The visit was originally carded for February 17, but dates of the tour were rescheduled when Beckenbauer postponed the trip due to the death of his mother.
The trophy will be available for public viewing from 3-9 pm at the Dr Joao Havelange Centre of Excellence, Tunapuna.
Coca-Cola is the official sponsor of both the game’s governing body FIFA and the World Cup Trophy Tour. As a promotional venture (Text to COKE promotion), customers have been encouraged to text the code found under the caps of a 20-ounce Coca Cola bottle to 2653 in order to win a ticket to view the trophy.
Winners will be specially treated at the event and have the opportunity to have their photos taken with the trophy.
The lucky football fans will also see a specially created short feature film — produced using the latest 3-D technology — that precedes the unveiling of the World Cup.
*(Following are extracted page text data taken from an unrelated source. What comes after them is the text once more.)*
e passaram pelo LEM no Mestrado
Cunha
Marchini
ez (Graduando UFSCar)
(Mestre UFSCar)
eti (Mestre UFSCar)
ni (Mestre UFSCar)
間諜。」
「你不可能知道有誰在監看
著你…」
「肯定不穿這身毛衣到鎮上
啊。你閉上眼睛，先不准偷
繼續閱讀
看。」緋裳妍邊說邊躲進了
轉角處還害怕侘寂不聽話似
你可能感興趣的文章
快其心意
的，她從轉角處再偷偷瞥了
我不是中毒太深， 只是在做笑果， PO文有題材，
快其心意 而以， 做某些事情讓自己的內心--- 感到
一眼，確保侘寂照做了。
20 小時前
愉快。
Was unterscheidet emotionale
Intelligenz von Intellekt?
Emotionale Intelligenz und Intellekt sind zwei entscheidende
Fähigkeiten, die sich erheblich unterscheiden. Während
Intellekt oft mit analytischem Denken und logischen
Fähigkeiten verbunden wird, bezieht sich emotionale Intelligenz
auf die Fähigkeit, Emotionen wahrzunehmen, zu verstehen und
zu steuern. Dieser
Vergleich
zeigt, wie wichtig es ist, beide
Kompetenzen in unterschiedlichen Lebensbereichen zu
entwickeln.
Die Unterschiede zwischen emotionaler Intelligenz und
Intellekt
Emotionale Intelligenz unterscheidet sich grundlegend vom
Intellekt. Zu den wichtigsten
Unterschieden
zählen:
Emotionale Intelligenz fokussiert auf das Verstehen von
There will also be other initiatives, organised by the Coca-Cola, for the local fans.
The Coca-Cola 2006 FIFA World Cup International Flag Bearers Youth Programme will cater for local teenagers, between the ages of 12-16, to go to Germany as official national flag bearers.
They will be joined by teenagers from all over the globe as well as hundreds of German teens to comprise a "Flag Team" contingent that will carry the national flags at all the World Cup matches.
The company, via the World Cup promotions, will be giving fans the chance to win exciting World Cup premium prizes and, after the tournament, consumers and customers can also earn pieces of authentic memorabilia, including the Adidas match balls used at the competition.
According to information from the FIFA website, the current trophy cannot be won outright, as the regulations state that it shall remain FIFA’s possession. The World Cup winners retain it until the next tournament and are awarded a replica, gold-plated rather than solid gold.
The new trophy is 36 centimetres high, made of solid 18-carat gold and weighs 4,970 grammes. The base contains two layers of semi-precious malachite and has room for 17 small plaques bearing the name of the winners — space enough for the World Champions up to the year 2038.